Well done for sticking up for yourself. Hope you have the birth you need and deserve. Do be careful about your expectations of the epidural though - if it is a mobile/self- topping up mind then yes, theoretically you would be in control of it but do be aware that some let it wear off for the pushing/crowning stage: make sure that does not happen to you. Also make sure you have a plan B for it it does not take/only works for half your body. Not trying to burst your bubble, just think forearmed is the way to go. Good luck lovey.
Congratulations! I'm so pleased for you that you've had a good outcome to your meeting and that you're feeling so much better about the birth x
Just wanted to thank you for posting because I'm also feeling very afraid about my first time birth (28 weeks atm). I have suspected ME/CFS and as yet no one is taking me seriously when I say I'm utterly terrified of going into labour, not being able to summon the energy to deliver and losing all control over what happens...then having a massive relapse and not being able to look after my baby!
Gives me a boost to know that there are other people out there who are being taken seriously and are being empowered to have the birth they want! So nice to hear a positive story x
All the very best for you and your baby
YaBasic I almost wrote no bubble bursting on my op!
For now I need to bask in the illusion of control. I know ultimately I can’t have total control, but I think just knowing I’m being listened to, and that my notes will be comprehensive enough for DH to really advocate for me based on my personal needs... I feel like I’m starting from a good position at least.

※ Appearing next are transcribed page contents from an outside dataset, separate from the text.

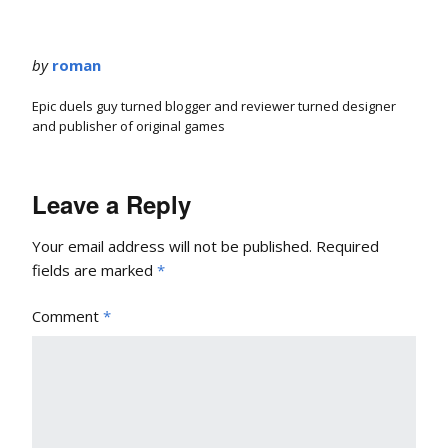
by
roman
Epic duels guy turned blogger and reviewer turned designer
and publisher of original games
Leave a Reply
Your email address will not be published.
Required
fields are marked
*
Comment
*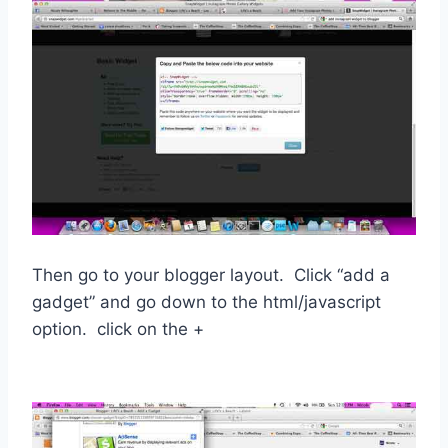
Then go to your blogger layout. Click “add a
gadget” and go down to the html/javascript
option. click on the +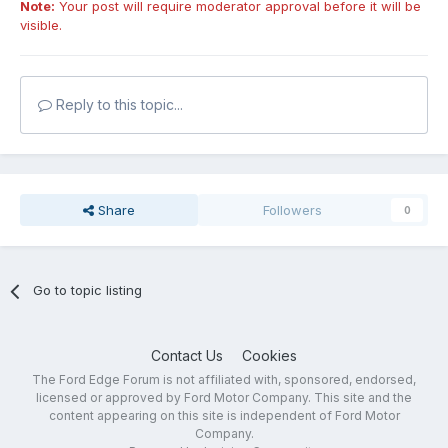
Note:
Your post will require moderator approval before it will be
visible.
Reply to this topic...
Share
Followers
0
Go to topic listing
Contact Us
Cookies
The Ford Edge Forum is not affiliated with, sponsored, endorsed,
licensed or approved by Ford Motor Company. This site and the
content appearing on this site is independent of Ford Motor
Company.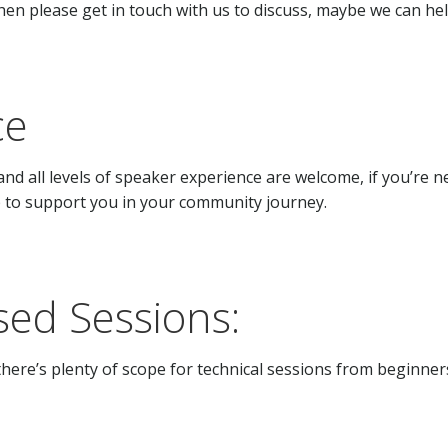
hen please get in touch with us to discuss, maybe we can hel
ce
and all levels of speaker experience are welcome, if you’r
elp to support you in your community journey.
ed Sessions:
here’s plenty of scope for technical sessions from beginners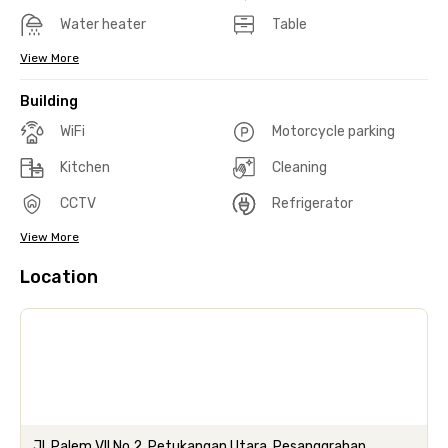
Water heater
Table
View More
Building
WiFi
Motorcycle parking
Kitchen
Cleaning
CCTV
Refrigerator
View More
Location
Jl. Palem VII No.2, Petukangan Utara, Pesanggrahan,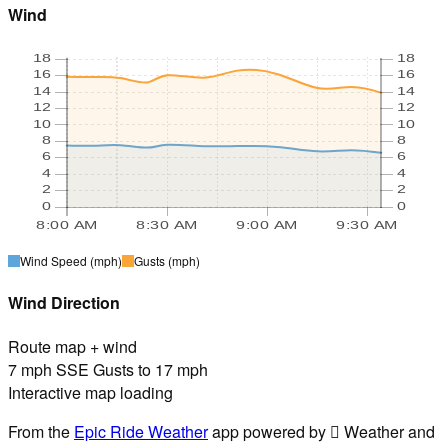
Wind
18
18
16
16
14
14
12
12
10
10
8
8
6
6
4
4
2
2
0
0
8:00 AM
8:30 AM
9:00 AM
9:30 AM
Wind Speed
(mph)
Gusts
(mph)
Wind Direction
Route map + wind
7 mph SSE Gusts to 17 mph
Interactive map loading
From the
Epic Ride Weather
app powered by  Weather and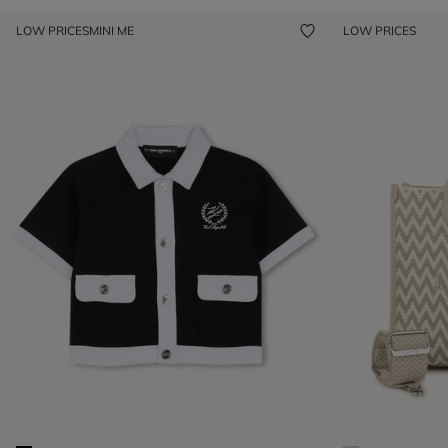
LOW PRICES
MINI ME
LOW PRICES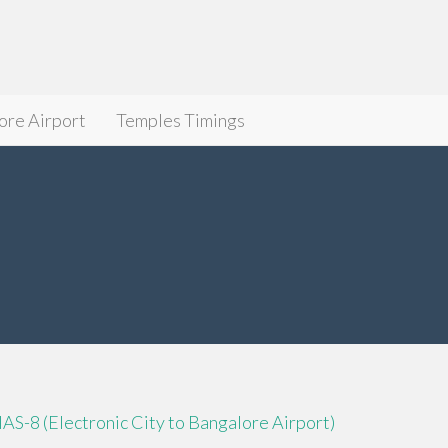
ore Airport
Temples Timings
IAS-8 (Electronic City to Bangalore Airport)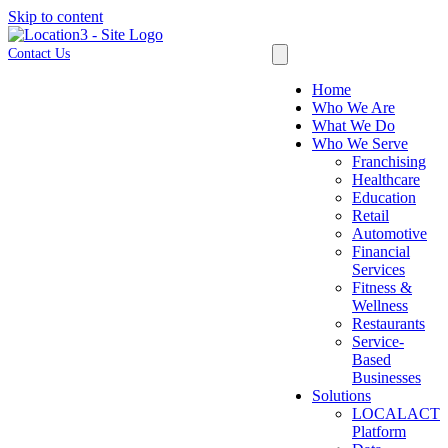
Skip to content
Contact Us
Home
Who We Are
What We Do
Who We Serve
Franchising
Healthcare
Education
Retail
Automotive
Financial
Services
Fitness &
Wellness
Restaurants
Service-
Based
Businesses
Solutions
LOCALACT
Platform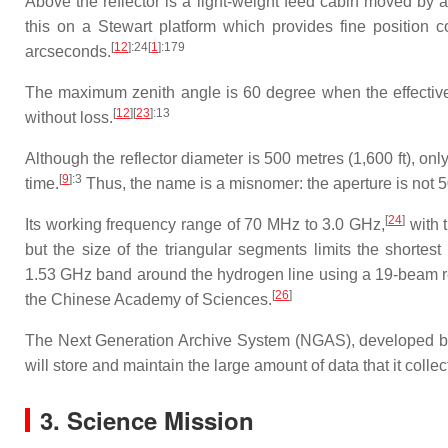
Above the reflector is a light-weight feed cabin moved by
this on a Stewart platform which provides fine position 
[
12
]
:24
[
1
]
:179
arcseconds.
The maximum zenith angle is 60 degree when the effective i
[
12
]
[
23
]
:13
without loss.
Although the reflector diameter is 500 metres (1,600 ft), onl
[
9
]
:3
time.
Thus, the name is a misnomer: the aperture is not 50
[
24
]
Its working frequency range of 70 MHz to 3.0 GHz,
with t
but the size of the triangular segments limits the shorte
1.53 GHz band around the hydrogen line using a 19-beam r
[
26
]
the Chinese Academy of Sciences.
The Next Generation Archive System (NGAS), developed by 
will store and maintain the large amount of data that it collec
3. Science Mission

(I’ll just put some flowers out too to represent the sunny mood I have after such a dark 3 months!)
memyselfandmuffin Maybe you could try the ‘politely calling them out on laughing’ thing?
I’ve used it a few times recently as I noticed sometimes people laugh but in a very gentle good natured way when they are being dismissive. When you highlight that they are technically laughing at you, it seems to make them apologise and be more professional.